VA chief Shinseki has a lot to explain: Our view
Barry Coates, a 44-year-old Army veteran, visited VA hospitals and clinics in South Carolina seven times starting in 2010, complaining of severe stomach pain and rectal bleeding and practically begging for a routine cancer screening test.
When Coates finally got the colonoscopy, more than a year after his first visit, it was too late. Doctors found a huge tumor and diagnosed him with late-stage colon cancer, which has since spread to his liver and lungs. "I stand before you terminally ill," Coates told a House hearing last month, adding, "Someone should be held accountable."
So far, no one has been, although that might be about to change.
At a hearing on Thursday, senators from both parties expressed outrage over a string of reports from across the country of treatment delays, deaths of patients waiting for care, coverups and alleged document destruction at a VA facility in Phoenix. Veterans Affairs Secretary Eric Shinseki declared himself "mad as hell."

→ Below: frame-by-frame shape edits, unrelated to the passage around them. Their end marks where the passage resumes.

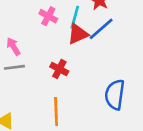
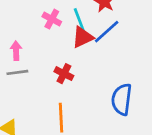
cyan line: (75, 17) -> (79, 20), turned -35
pink arrow: (13, 46) -> (16, 51), turned 30

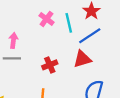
red triangle: (83, 37) -> (82, 59), moved
red cross: (64, 74) -> (50, 65), turned 32

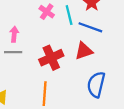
blue line: (90, 36) -> (90, 27), turned 55
red cross: (50, 65) -> (51, 58), size x1.5

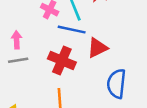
blue line: (90, 27) -> (72, 30), moved
red cross: (51, 58) -> (62, 61), turned -35

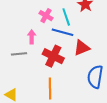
pink arrow: (17, 40) -> (32, 37), moved

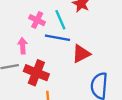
red cross: (53, 56) -> (36, 73), moved

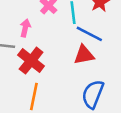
blue line: (57, 38) -> (89, 34), moved

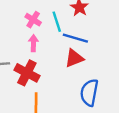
pink arrow: (25, 28) -> (33, 43), moved

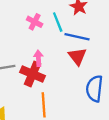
pink arrow: (33, 43) -> (38, 58), moved
red triangle: (74, 58) -> (77, 56), turned -42

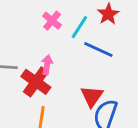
cyan line: (58, 22) -> (79, 27), turned 42
red triangle: (77, 56) -> (92, 96), moved

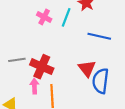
blue line: (98, 49) -> (99, 36), moved
pink arrow: (47, 65) -> (34, 86), moved

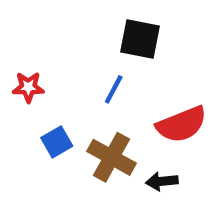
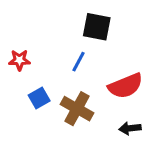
black arrow: (162, 181) -> (130, 128), moved

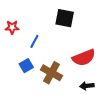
red star: (19, 60) -> (12, 27), moved
blue line: (79, 62) -> (34, 41), moved

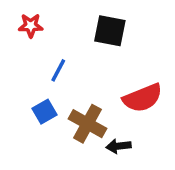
red star: (12, 27) -> (31, 26), moved
black arrow: (87, 86) -> (118, 146), moved

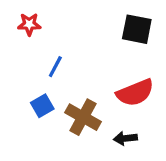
black square: (110, 31) -> (137, 29), moved
black arrow: (118, 146) -> (125, 138), moved

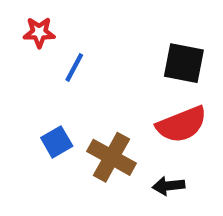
black square: (137, 29) -> (184, 63), moved
blue line: (55, 67) -> (74, 67), moved

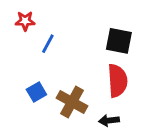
red semicircle: (182, 124) -> (117, 81), turned -72

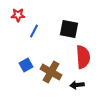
black square: (119, 41) -> (69, 29), moved

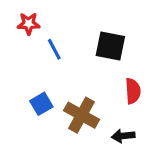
blue line: (34, 31) -> (54, 49), turned -56
red semicircle: (83, 57) -> (133, 91), size x0.7

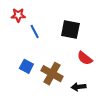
red semicircle: (133, 91) -> (85, 58), turned 133
blue square: (41, 104) -> (26, 66), turned -32

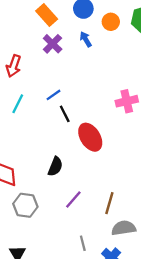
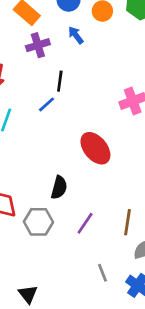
purple cross: (53, 44) -> (38, 45), turned 36
black line: (65, 114) -> (60, 81), moved, turned 42
gray hexagon: (25, 205) -> (38, 222), moved

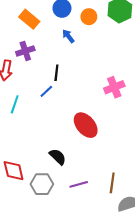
purple cross: (38, 45) -> (25, 51), moved
black semicircle: (59, 187) -> (58, 157), turned -60
purple line: (85, 223) -> (79, 184), turned 42

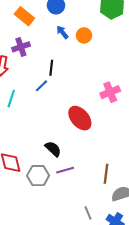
orange circle: (89, 17) -> (84, 35), moved
pink cross: (114, 87) -> (110, 92), moved
purple line: (79, 184) -> (65, 170), moved

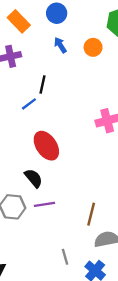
orange circle: (84, 35) -> (93, 47), moved
red ellipse: (80, 118) -> (46, 146), moved

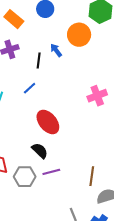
blue arrow: (60, 45) -> (56, 50), moved
orange circle: (93, 47) -> (79, 35), size x1.5
black line: (43, 84) -> (39, 60), moved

VETERANS AFFAIRS : We can, and must, do better
More than anger is needed, however. It's action to identify and fix what appear to be longstanding, systemic problems. Reports and investigations going back years show a VA system overwhelmed by a surge of veterans needing care, often unable to give them timely treatment and plagued by some workers cooking the books to hide unacceptable delays. Among the most disturbing reports:
- The deaths of 23 veterans were linked to delayed cancer screenings dating back four years at 13 facilities in nine states. Six veterans died after delays at a single hospital in Columbia, S.C.
- Veterans in Fort Collins, Colo., waited months to be seen, and clerks were taughthow to falsify appointment records to make it appear the small staff of doctors was meeting performance goals. Similar games were played at a VA center in Cheyenne, Wyo.
- At the VA hospital in Phoenix, a retired doctor charged that some patients facing lengthy waits for appointments were omitted from electronic files and placed on a "secret" paper waiting list. Forty died, he said, but it is unclear whether their deaths were linked to the delays. This month, a high-ranking physician at the Phoenix hospital told The Arizona Republic that there was an attempt to destroy evidence of the waiting list manipulations.
For VA leaders — including Shinseki, who has been on the job since 2009 — these problems should come as no shock. In April 2010, an internal VA inquiry found systematic "gaming strategies" at regional clinics to hide delays. The report cited about two dozen gaming techniques, some involving falsifying records.
There is no evidence of effective follow-up.
Bipartisan concern over Shinseki's leadership is increasing, and one major veterans group has called for his ouster. Firing at this point mightbe premature, but the VA chief has a lot to explain.
At Thursday's hearing, Shinseki said he's awaiting results from an investigation of the Phoenix VA and his own nationwide audit. To save his job, he'll need to act more decisively than he has if the needless parade of negligence and death is to be stopped.